Brouwer Award for Ortwin Gerhard

June 30, 2017
The Division on Dynamical Astronomy (DDA) of the American Astronomical Society has named Dr. Ortwin Gerhard from the Max Planck Institute for Extraterrestrial Physics (MPE) as the 2017 recipient of its Dirk Brouwer Award. Gerhard receives the distinction for his achievements in modelling the inner Milky Way galaxy.

The inner Galaxy is not only obscured by dust in the disk plane, but we also view it in projection from our location within the outer disk. In order to unravel the inner structure, Ortwin Gerhard and his group have utilized data from many wavebands and combined them “with increasingly sophisticated modelling techniques” to build a picture of a barred disk galaxy, in which the inner bar is the box/peanut structure visible in infrared surveys (see MPE Press Release: The inside of our Milky Way in 3D).
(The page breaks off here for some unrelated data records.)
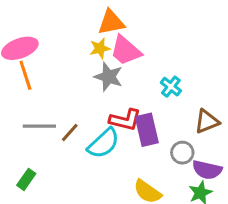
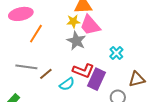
orange line: (25, 75) -> (36, 34), moved, turned 42
purple rectangle: (147, 130) -> (97, 79), turned 30
cyan semicircle: (103, 143) -> (67, 84), size x0.7

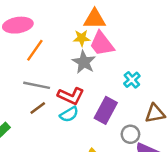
gray line: (26, 67) -> (37, 85), moved
red L-shape: (83, 71) -> (71, 96), moved
brown line: (46, 74) -> (38, 108), moved

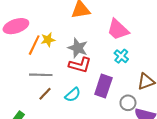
yellow star: (82, 38) -> (48, 40), moved
pink trapezoid: (102, 44) -> (118, 30), moved
red L-shape: (71, 96) -> (80, 65), moved

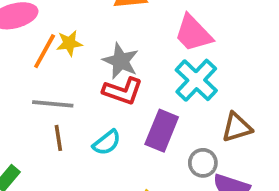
cyan cross: (121, 56) -> (196, 80), size x1.6
brown line: (45, 94) -> (58, 138), turned -56

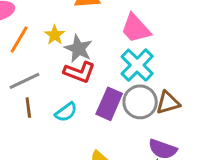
yellow star: (69, 43) -> (55, 35), moved, turned -30
gray line: (53, 104) -> (25, 81), turned -32
gray circle: (203, 163) -> (140, 102), moved, size x1.5

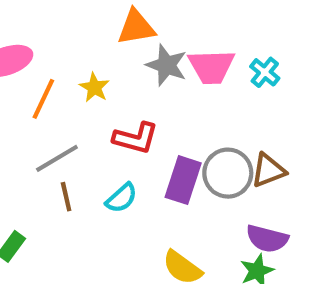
pink trapezoid: (136, 28) -> (211, 67), turned -44
gray star: (78, 49) -> (167, 65), moved
cyan cross: (137, 65) -> (265, 72), moved, size x0.6

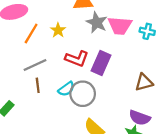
cyan cross: (265, 72) -> (147, 31), turned -32
gray circle: (228, 173) -> (83, 94), moved
purple rectangle: (183, 180) -> (101, 63), moved

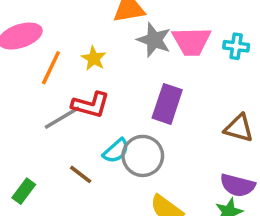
red L-shape: (77, 59) -> (91, 105), moved
brown triangle: (144, 82) -> (239, 128), turned 36
brown line: (38, 85) -> (81, 174), moved, turned -40

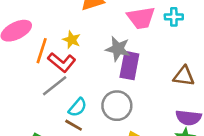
gray star: (154, 40) -> (118, 49), moved
red L-shape: (91, 105) -> (62, 62), moved, turned 32
cyan semicircle: (116, 151) -> (78, 107), moved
The committee stresses that the picture of the inner Galaxy established by Gerhard’s group is cosmologically important because it establishes that baryons are completely dominant in the inner part of our fairly typical Galaxy. His team not only made use of N-body simulations, they also developed and used the made-to-measure method (aka NMAGIC) for tailoring N-body simulations to match observational data.

Gerhard was a major player in the planetary nebula project, which extended our knowledge of the dynamics of elliptical galaxies to the largest scales yet probed. His collaborative studies of planetary nebulae in clusters of galaxies led to the first measurements of the motions of the intracluster stars in the Virgo and Coma clusters, and therefore to insights into the processes by which the diffuse intracluster light is produced.

First in Heidelberg, then in Basel and finally at the MPE in Garching, Ortwin Gerhard has built “research groups of international standing, wherein he has fostered a strong and coherent research programme that involves graduate students and postdocs”. Several of his former students and postdocs are now leaders in Galactic Dynamics in their own right. His international service to the astronomical community includes his service as President of IAU Division VII and as Vice-President and President of IAU Commission 33.

For his contributions to understanding the dynamics and structure of the inner Milky Way as well as more distant elliptical galaxies and clusters the DDA honours Ortwin Gerhard now with the Dirk Brouwer Award, which was established in 1976 to recognize outstanding contributions to the field of Dynamical Astronomy, including celestial mechanics, solar system dynamics, planetary and exo-planetary dynamics, astrometry, geophysics, stellar systems, galactic and extra galactic dynamics. The main criteria, which are not necessarily weighted equally, are (a) excellence in scientific research; (b) impact and influence in the field; (c) excellence in teaching and training of students; (d) outstanding advancement and other support of the field through administration, public service or engineering achievement. Ortwin Gerhard will deliver an invited lecture at the 2018 DDA Meeting.